You mentioned that you are a spiritual man but have not always been one. Could you elaborate?
When I was in the Air Force, I saw a lot of death and human suffering. It affects you over time. Those kinds of experiences led me to more spiritual things. I felt, there’s got to be something more than what is happening here, more than this physical life that we have.

You have three children. What advice from you would you like them to remember?
I want them to treat people the way they would like to be treated. If you can do that, everything else falls into place.

San Antonians recently voted on Proposition B that was expected to bring some positive changes in local policing. Where do you stand on that?
You ask me some really tough questions! I’ll answer it this way: I could not vote because I don’t live within the city limits. But that’s the only reason.

 I am troubled by the current political climate of deep division, a lot of it caused by the media. They sell their product by presenting  the bad news, pitting one side against the other… I don’t like the vilification of the police. Can there be improvements? Of course. But a wholesale action to dismiss entire institutions is really troubling to me.

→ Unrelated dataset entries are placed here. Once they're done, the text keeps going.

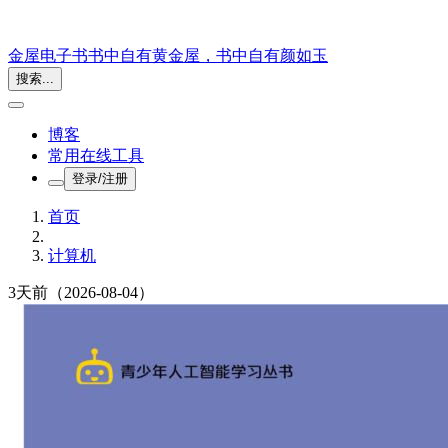
金屋电子书
书中自有黄金屋，书中自有颜如玉
搜索...
博客
常用在线工具
登录/注册
首页
计算机
3天前
（2026-08-04）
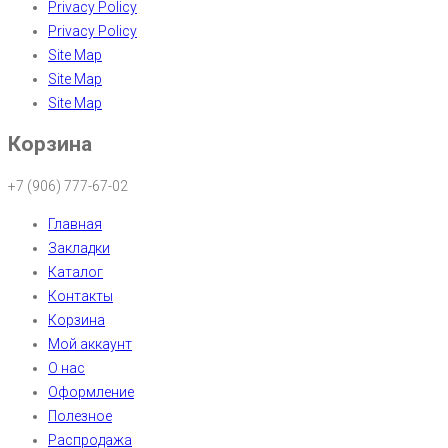
Privacy Policy
Privacy Policy
Site Map
Site Map
Site Map
Корзина
+7 (906) 777-67-02
Главная
Закладки
Каталог
Контакты
Корзина
Мой аккаунт
О нас
Оформление
Полезное
Распродажа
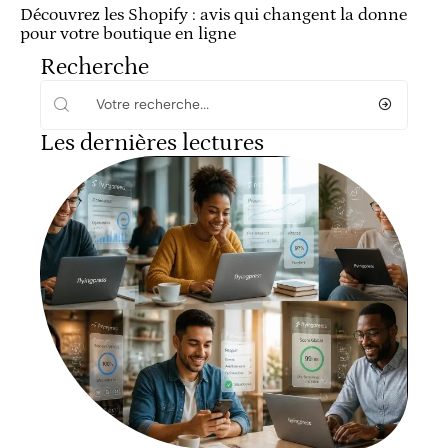
Découvrez les Shopify : avis qui changent la donne
pour votre boutique en ligne
Recherche
Les dernières lectures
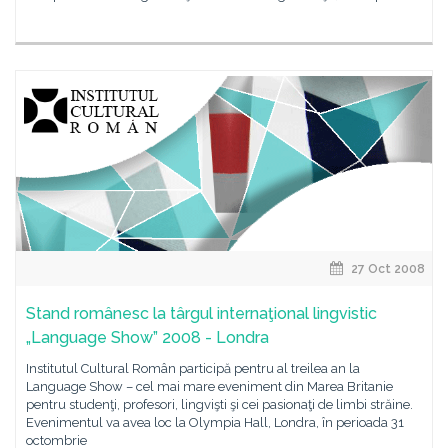
27 Oct 2008
Stand românesc la târgul internaţional lingvistic
„Language Show” 2008 - Londra
Institutul Cultural Român participă pentru al treilea an la
Language Show – cel mai mare eveniment din Marea Britanie
pentru studenţi, profesori, lingvişti şi cei pasionaţi de limbi străine.
Evenimentul va avea loc la Olympia Hall, Londra, în perioada 31
octombrie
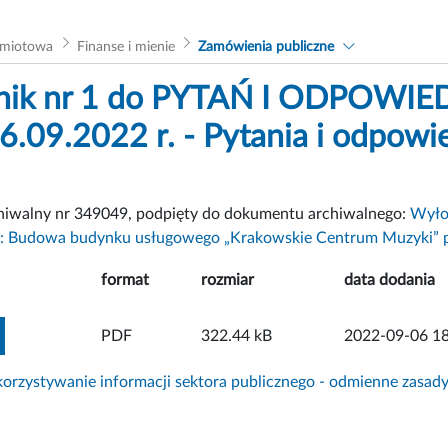
dmiotowa
Finanse i mienie
Zamówienia publiczne
znik nr 1 do PYTAŃ I ODPOWI
.09.2022 r. - Pytania i odpowied
chiwalny nr 349049, podpięty do dokumentu archiwalnego:
Wyło
n.: Budowa budynku usługowego „Krakowskie Centrum Muzyki” pr
format
rozmiar
data dodania
ZOBACZ ZAŁĄCZNIK
PDF
322.44 kB
2022-09-06 18
rzystywanie informacji sektora publicznego - odmienne zasad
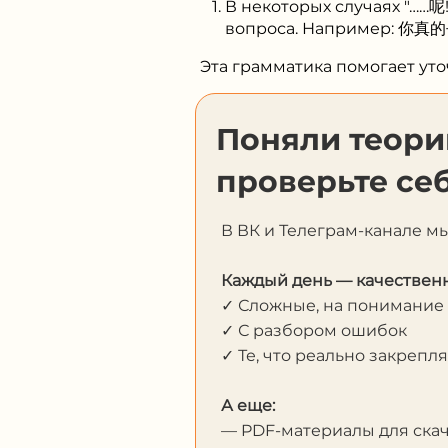
В некоторых случаях "……呢
вопроса. Например: 你真的去了
Эта грамматика помогает ут
Поняли теори
проверьте себ
В ВК и Телеграм-канале м
Каждый день — качественн
✓ Сложные, на понимание
✓ С разбором ошибок
✓ Те, что реально закрепл
А еще:
— PDF-материалы для ска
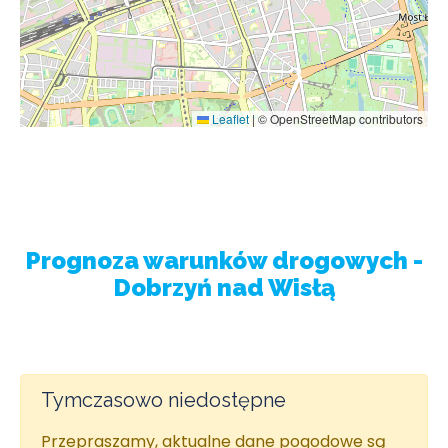
Leaflet
|
© OpenStreetMap contributors
Prognoza warunków drogowych -
Dobrzyń nad Wisłą
Tymczasowo niedostępne
Przepraszamy, aktualne dane pogodowe są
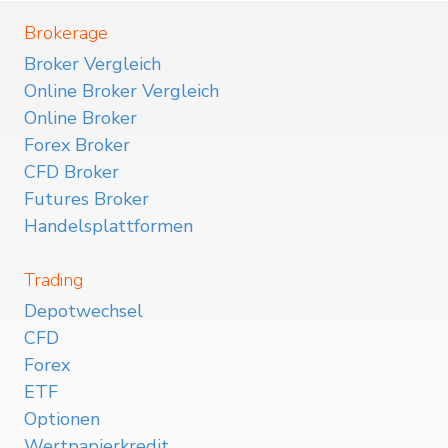
Brokerage
Broker Vergleich
Online Broker Vergleich
Online Broker
Forex Broker
CFD Broker
Futures Broker
Handelsplattformen
Trading
Depotwechsel
CFD
Forex
ETF
Optionen
Wertpapierkredit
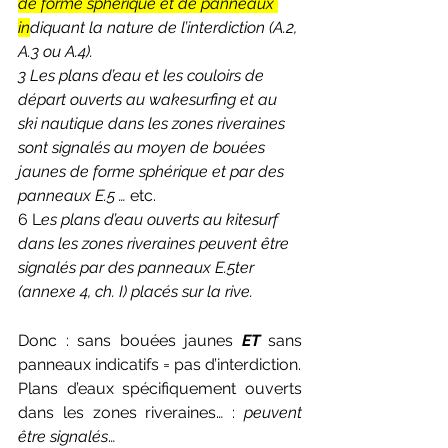
de forme sphérique et de panneaux 
in
diquant la nature de l’interdiction (A.2, 
A.3 ou A.4). 
3 Les plans d’eau et les couloirs de 
départ ouverts au wakesurfing et au 
ski nautique dans les zones riveraines 
sont signalés au moyen de bouées 
jaunes de forme sphérique et par des 
panneaux E.5 … 
etc.
6
L
es plans d’eau ouverts au kitesurf 
dans les zones riveraines peuvent être 
signalés par des panneaux E.5ter 
(annexe 4, ch. I) placés sur la rive. 
Donc : sans bouées jaunes 
ET
 sans 
panneaux indicatifs = pas d’interdiction.
Plans d’eaux spécifiquement ouverts 
dans les zones riveraines… : 
peuvent 
être signalés
…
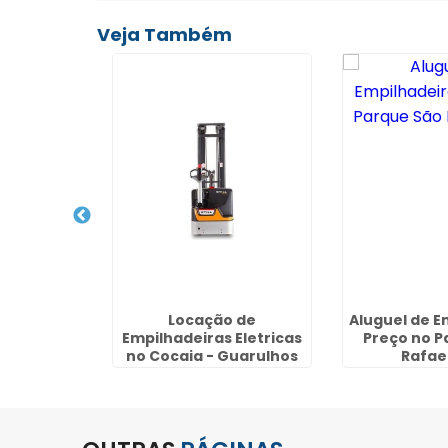
Veja Também
 de
Locação de
Aluguel de E
 Eletricas
Empilhadeiras Eletricas
Preço no P
Cardosos -
no Cocaia - Guarulhos
Rafael
hos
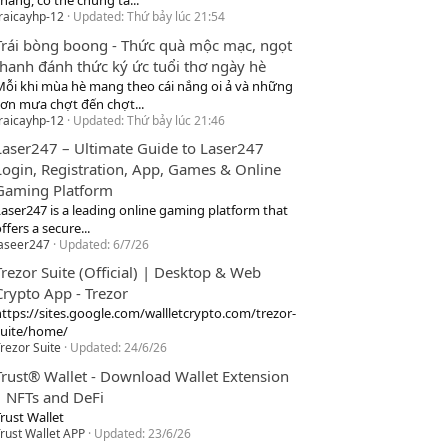
hang, cơ thể chúng ta...
raicayhp-12
Updated:
Thứ bảy lúc 21:54
Trái bòng boong - Thức quà mộc mạc, ngọt
thanh đánh thức ký ức tuổi thơ ngày hè
Mỗi khi mùa hè mang theo cái nắng oi ả và những
cơn mưa chợt đến chợt...
raicayhp-12
Updated:
Thứ bảy lúc 21:46
Laser247 – Ultimate Guide to Laser247
Login, Registration, App, Games & Online
Gaming Platform
Laser247 is a leading online gaming platform that
ffers a secure...
laseer247
Updated:
6/7/26
Trezor Suite (Official) | Desktop & Web
Crypto App - Trezor
https://sites.google.com/wallletcrypto.com/trezor-
suite/home/
rezor Suite
Updated:
24/6/26
Trust® Wallet - Download Wallet Extension
| NFTs and DeFi
rust Wallet
rust Wallet APP
Updated:
23/6/26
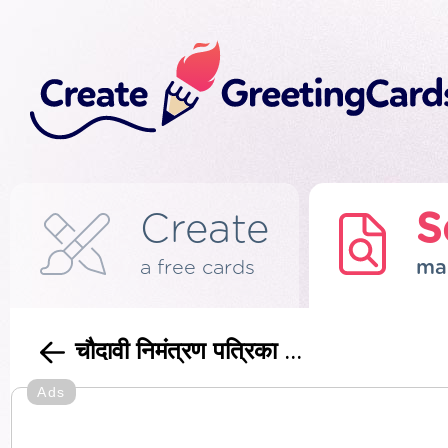
Create
S
a free cards
ma
चौदावी निमंत्रण पत्रिका ...
Ads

What makes you laugh? (He laughs upon hearing the question.)
Sometimes I laugh at myself. Humor is a beautiful thing. I like self-deprecating humor. Also, certain things that animals do. Sometimes they do these zany things that just crack you up.

What makes you angry?
Being lied to by our leaders; being lied to, in general. But the thing that makes me angriest is adults taking advantage of young children.

If you could be the King of San Antonio, what changes would you implement?
Thank God I am not the King of San Antonio! (Laughs) What changes? For one, I wouldn’t vilify the police. I would fix all the freaking potholes all over the place. I probably would redesign some streets so that they make sense. I hate driving on a street that changes its name three or four times. Also, I would be more creative with street names. I think we have five Military Drives in the city that don’t even connect to each other. And I would respect the Constitution. Either we are a nation of laws or we aren’t. If an issue is important, let people vote on it.

Is there something that you have always wanted to do but have not had a chance to actually do?
I do like to travel. Some day I would like to take my wife to New Zealand and a few other countries. I also want to make that one special painting that says what I want to say, and calls upon the full spectrum of my skills, a painting that someone will look at 100 years from now and think of it as a masterful work, my definitive piece. But then, I would be done painting, so that definitive painting will probably always be on the far horizon.